We have FW-1 NG FP3 R55 on Nokia IPSO. VRRP has been enabled and the cluster properties have been set to Synchronise State Table, but nothing happens. When we test failover (i.e. pull out a network cable) the VRRP works but the FTP session is lost, indicating that the state table replication didn't work. The user simply needs to start the FTP session again.
Also, on the network (x-over) for replication there is no traffic showing, either on TCPDUMP or on the Nokia Interface summary, indicating that FW-1 has not attempted to replicate the information. The policy has been pushed to the firewalls several times since making the changes in Smartcenter.
2) Are you using any HFA? HFA_04 or HFA_05 or HFA_06? How about IPSO? What version? IPSO 3.7.1 build 010?
3) Under the gateway cluster object, what do you use? I think the default is "OPSEC". You have to change to "Nokia VRRP".
4) Under the "Synchronization" tab, did you specify the "crossover network" as the network for the statefull sync?
5) The crossover interface for statefull sync has to be, at least, in the /28 network.

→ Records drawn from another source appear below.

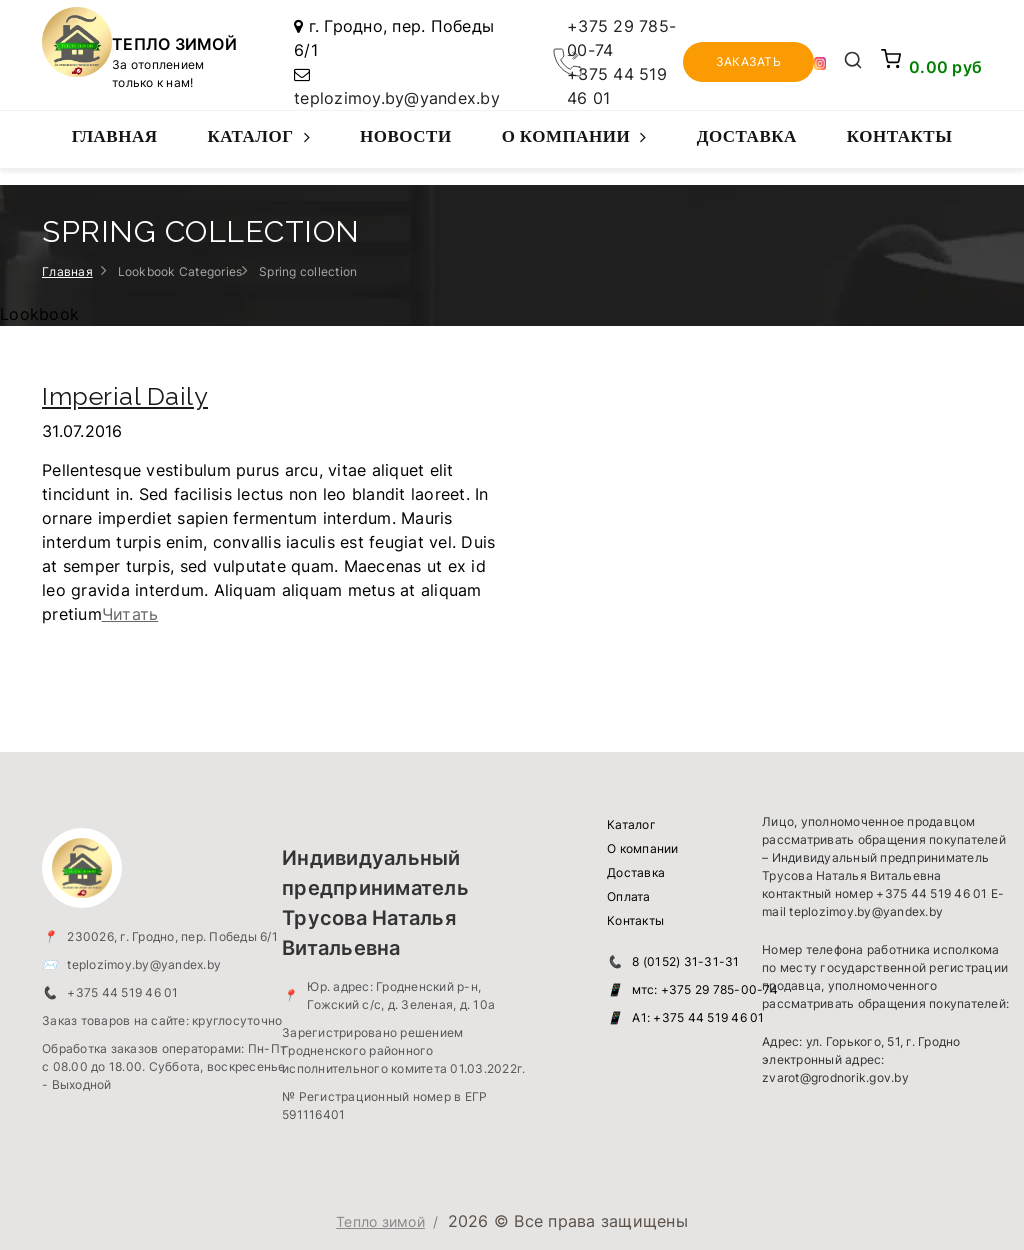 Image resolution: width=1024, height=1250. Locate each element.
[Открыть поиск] (853, 62)
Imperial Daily (125, 396)
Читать (130, 614)
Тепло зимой (380, 1221)
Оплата (629, 896)
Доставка (747, 136)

In checkpoint 4.1, you can get away with a /30 network. In NG, it has to be at least /28. For example, the IP for the crossover for the primary is 10.1.1.1/28 and secondary is 10.1.1.2/28
After making all these changes, repush policy and you will see that it will work.
Have you double checked that CPHA State sync is enabled in cpconfig? You need to do this as well as define the network in the State Synchronisation tab. It should be set if its a fresh install but we've done a couple of upgrades where it needed to be re-enabled.